Projected Monthly Earnings
The last adjustment to our dashboard was adding a projected monthly earnings. In our MVP dashboard, we were going for an idea of yesterday. Our numbers were off just enough that over the course of a month, the compounded variance made the projection unreliable. Now, we have a model that we actually use to do most of our invoicing, so we have a great basis for the completed days of the month. We just need to come up with a mechanism to project the remaining days for the month.
Coincidently, we are already using a generic calculation in our monthly forecasts that we could apply at the daily level. We simply add the Realized Earnings and use the Remaining business days instead of total business days.
Monthly Projection = Realized Earnings for the Month + (Estimated Daily Rate * Remaining Business Days of Month)
Obviously, we are hiding most of the magic is in the Estimated Daily Rate. After we submit our financial projection to the president for the month, we save some key numbers that derive the projection in a spreadsheet on OneDrive. Power BI can then pick those up and combine them with the data in our Azure SQL Database to give us our projection.
Estimated Daily Rate = Average Driver Bill Rate * (1 – PTO % – Unutilized Time %) * # of Drivers + Estimated Non-Driver Contributions + Estimated Contractor Earnings
Since we are using the exact same formula as our financial projections, we know every day how we compare. Could we be more accurate with our Estimated Daily Rate? Absolutely, and we will once we have a more detailed projection backlog.
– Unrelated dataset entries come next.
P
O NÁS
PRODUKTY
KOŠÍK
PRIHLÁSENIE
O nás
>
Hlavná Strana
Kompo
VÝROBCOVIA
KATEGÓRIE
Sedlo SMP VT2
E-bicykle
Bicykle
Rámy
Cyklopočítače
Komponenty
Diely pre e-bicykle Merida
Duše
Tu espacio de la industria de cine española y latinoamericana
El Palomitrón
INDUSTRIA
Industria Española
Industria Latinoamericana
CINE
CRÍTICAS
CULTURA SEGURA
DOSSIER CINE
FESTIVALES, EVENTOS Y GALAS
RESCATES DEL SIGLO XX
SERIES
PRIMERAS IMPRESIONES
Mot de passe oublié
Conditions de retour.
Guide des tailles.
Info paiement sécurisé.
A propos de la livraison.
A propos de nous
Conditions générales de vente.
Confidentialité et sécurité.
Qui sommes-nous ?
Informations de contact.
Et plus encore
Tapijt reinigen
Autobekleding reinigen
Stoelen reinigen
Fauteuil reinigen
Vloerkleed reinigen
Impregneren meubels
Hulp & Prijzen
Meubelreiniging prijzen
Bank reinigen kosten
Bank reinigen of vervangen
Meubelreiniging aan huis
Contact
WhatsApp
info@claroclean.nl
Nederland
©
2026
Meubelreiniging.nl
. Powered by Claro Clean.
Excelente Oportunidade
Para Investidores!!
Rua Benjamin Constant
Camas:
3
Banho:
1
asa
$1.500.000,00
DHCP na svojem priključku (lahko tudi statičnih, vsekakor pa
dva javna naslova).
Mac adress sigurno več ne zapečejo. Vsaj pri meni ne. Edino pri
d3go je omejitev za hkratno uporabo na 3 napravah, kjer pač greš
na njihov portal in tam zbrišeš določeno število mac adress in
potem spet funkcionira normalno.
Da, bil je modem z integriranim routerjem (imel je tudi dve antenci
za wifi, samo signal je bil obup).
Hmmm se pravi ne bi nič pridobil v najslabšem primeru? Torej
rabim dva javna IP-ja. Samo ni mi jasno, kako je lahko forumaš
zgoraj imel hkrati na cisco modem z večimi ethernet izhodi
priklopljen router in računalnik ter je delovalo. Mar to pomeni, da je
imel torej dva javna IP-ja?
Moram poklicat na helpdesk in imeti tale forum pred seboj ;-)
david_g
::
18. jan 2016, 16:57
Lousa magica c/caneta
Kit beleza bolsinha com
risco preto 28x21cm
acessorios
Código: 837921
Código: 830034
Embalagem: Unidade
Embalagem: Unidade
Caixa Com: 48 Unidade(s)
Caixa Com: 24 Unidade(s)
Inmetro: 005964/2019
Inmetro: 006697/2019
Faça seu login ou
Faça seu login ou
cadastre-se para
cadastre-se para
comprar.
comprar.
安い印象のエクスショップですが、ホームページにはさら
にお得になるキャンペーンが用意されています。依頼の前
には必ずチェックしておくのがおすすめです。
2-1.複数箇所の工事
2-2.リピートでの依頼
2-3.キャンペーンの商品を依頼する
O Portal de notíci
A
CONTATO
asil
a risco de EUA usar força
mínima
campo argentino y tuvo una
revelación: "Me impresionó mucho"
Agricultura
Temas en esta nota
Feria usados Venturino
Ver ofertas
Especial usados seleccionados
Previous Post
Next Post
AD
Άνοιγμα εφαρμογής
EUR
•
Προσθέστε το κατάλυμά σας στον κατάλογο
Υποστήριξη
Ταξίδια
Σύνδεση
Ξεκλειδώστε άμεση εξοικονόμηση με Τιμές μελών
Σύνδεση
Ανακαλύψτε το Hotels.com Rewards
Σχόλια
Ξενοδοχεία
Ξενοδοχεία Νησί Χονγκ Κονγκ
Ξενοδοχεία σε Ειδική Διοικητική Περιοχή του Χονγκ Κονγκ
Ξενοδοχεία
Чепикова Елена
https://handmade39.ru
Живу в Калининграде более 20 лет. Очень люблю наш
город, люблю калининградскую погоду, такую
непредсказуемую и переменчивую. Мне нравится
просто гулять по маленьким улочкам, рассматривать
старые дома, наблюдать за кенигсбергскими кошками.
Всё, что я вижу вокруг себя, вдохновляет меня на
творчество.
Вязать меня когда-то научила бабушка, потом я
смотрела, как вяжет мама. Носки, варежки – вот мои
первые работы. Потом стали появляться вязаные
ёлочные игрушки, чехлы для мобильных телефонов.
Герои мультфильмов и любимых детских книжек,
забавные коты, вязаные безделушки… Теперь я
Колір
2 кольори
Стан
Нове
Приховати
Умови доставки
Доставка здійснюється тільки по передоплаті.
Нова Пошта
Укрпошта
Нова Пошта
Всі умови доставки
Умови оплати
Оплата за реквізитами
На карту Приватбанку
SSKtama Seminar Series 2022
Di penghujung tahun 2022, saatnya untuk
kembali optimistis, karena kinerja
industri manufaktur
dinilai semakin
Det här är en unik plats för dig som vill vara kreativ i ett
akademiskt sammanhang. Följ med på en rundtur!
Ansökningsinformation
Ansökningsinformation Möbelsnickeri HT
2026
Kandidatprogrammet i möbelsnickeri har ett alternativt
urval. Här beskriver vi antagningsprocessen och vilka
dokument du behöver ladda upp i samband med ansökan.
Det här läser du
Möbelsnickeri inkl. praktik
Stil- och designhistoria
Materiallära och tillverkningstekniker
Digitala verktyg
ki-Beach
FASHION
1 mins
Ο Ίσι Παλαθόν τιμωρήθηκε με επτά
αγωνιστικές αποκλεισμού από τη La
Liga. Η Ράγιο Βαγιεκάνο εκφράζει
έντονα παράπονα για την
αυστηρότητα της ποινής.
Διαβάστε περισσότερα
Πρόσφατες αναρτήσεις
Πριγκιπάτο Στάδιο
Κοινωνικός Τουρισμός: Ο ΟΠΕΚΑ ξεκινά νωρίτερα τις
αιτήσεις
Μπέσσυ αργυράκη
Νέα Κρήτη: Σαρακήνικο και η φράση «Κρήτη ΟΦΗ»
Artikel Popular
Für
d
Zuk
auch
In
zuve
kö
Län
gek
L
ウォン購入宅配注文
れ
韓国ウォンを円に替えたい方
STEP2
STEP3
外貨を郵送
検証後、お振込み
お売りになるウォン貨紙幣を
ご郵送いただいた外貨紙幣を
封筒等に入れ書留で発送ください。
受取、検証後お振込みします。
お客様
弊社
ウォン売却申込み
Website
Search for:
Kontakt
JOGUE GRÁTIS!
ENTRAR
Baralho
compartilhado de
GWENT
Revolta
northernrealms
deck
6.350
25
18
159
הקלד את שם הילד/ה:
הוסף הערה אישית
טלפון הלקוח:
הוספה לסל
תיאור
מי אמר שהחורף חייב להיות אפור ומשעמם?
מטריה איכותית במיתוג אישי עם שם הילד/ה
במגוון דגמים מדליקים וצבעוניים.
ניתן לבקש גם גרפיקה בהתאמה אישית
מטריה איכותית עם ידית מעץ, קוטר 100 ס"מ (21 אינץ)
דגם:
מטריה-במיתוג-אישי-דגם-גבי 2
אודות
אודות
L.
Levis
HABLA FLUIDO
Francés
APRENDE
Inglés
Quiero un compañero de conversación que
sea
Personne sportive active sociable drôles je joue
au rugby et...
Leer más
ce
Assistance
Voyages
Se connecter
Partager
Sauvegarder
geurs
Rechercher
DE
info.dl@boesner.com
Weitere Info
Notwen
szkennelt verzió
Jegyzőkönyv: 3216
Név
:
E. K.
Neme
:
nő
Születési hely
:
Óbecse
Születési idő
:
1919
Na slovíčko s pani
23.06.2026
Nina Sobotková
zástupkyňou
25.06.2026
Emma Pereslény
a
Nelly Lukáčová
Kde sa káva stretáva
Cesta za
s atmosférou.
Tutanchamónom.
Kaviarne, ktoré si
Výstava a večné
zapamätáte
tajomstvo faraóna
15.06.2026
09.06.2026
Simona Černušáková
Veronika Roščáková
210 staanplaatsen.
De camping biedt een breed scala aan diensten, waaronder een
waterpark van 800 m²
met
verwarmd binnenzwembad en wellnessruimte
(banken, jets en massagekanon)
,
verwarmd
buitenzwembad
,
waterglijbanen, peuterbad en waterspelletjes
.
What effects did this version have on our business? Well, we have a fairly accurate picture of revenue at any given time. In Lean terms, this has reduced our batch size, so we can make adjustments quicker and maximize the work our talented team does. We aren’t waiting until the end of the month to find out that there someone began spending unrealized time on a project. The new version also helped our CEO, Andrew Kurtz, more quickly understand what is going on within the business even if he isn’t involved in every project and get to the ‘Why’ questions faster. We can think strategically how to handle situations as a team rather than spending the time understanding what is happening.
With an accurate model in place for the daily dashboard, we are set to move on to additional analysis that completely aligns our business with our targets. What trends should we identify and correct? What ratios are important to keep? What leading indicators can we add?
We also need to spread information throughout the business, not just the team involved in the daily huddle. This will enable everyone to make positive adjustments by empowering them to make more decisions on their own.